The brutal murder of George Floyd by police last week in the United States has served as another tragic flashpoint in history for the systematic abuse, oppression and inequality black people endure daily in America and indeed all over the world. How are you feeling at this time as a black woman?
A series of emotions. It began with sadness after viewing the video of the incident, then sadness turned into anger. I am feeling overwhelmed but that is nothing compared to the people currently in the front line fighting for justice. The black experience is like no other.
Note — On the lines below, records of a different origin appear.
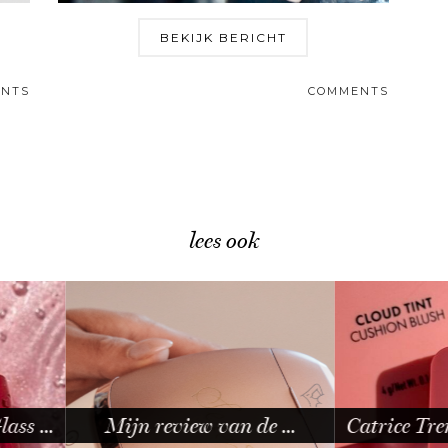
BEKIJK BERICHT
NTS
COMMENTS
lees ook
an de …
Catrice Trend Drop Glass …
Dit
We are continuously shown the cracks within our system but the anger and outrage displayed shows that we have reached our limit, and we have been here for a while.
In our dialogue via social media this week you stressed that 'information sharing is vital'. How can people, businesses, content creators, influencers, humans do better both right now and importantly offline too, in your opinion?
Valid information sharing is vital. It is a form of educating others who by chance might not have had access, that is progress. Research. We have access to many avenues and sources of credible information therefore there is no excuse. It is not the black individual’s role to educate, and by taking on the learning yourself you are doing your part. Speak to those around you, your friends, family, colleagues. We must be constantly questioning the practices within our organisations and communities to ensure that we are working towards fighting against inequality and oppression. We all have a responsibility to choose how we use our platforms. Donate, sign petitions, listen to learn and not to respond. Remaining silent on these issues exhibits your privilege, and many like myself don't have that privilege.
Are there any stories about your experience as a black woman in Australia you would like to share?
I, unfortunately, have had a few, I have been harassed in public spaces and had no one around me speak up. I have had my car vandalised for parking outside my house, by my neighbour, I have also faced numerous indirect prejudices of course. As a black individual you are trained to tackle these situations from an extremely young age, you come to the realisation that you will always be treated differently thus you adapt and learn by developing ‘survival tactics’ such as policing yourself in public. But this only makes things worse. And we should never have had to do that in the first place because of our skin. No one should ever have to go through that. Let alone develop survival tactics to battle the abuses that happen, from people who make us feel like we don’t belong.
Tell me about POCC Magazine?
People of Colour Collective (POCC) Magazine was born with its aim to champion people of colour's talent and authenticity. A celebration of both heritage and community. Our aim is to ensure that we have representation and diversity across all spectrums within the creative industry.
What are your thoughts on the fashion industry and those within it, on addressing diversity, inclusivity and tokenism in a meaningful way?
We have a long way to go, we must ensure that we are hiring black individuals behind the scenes, this is why we endure issues such as tokenism. We must continue to create spaces for POC and ensure that we are creating platforms that uplift and champions them. The work should also be behind the scenes, choosing a POC model is simply not enough.
What would you like to express to your community or the world right in general at this time?
We must continue to raise our voices against the injustices against the black community, no matter how small an individual's platform may seem. Solidarity is key in dismantling the racism within our communities. By choosing to be neutral you are choosing the side of the oppressor.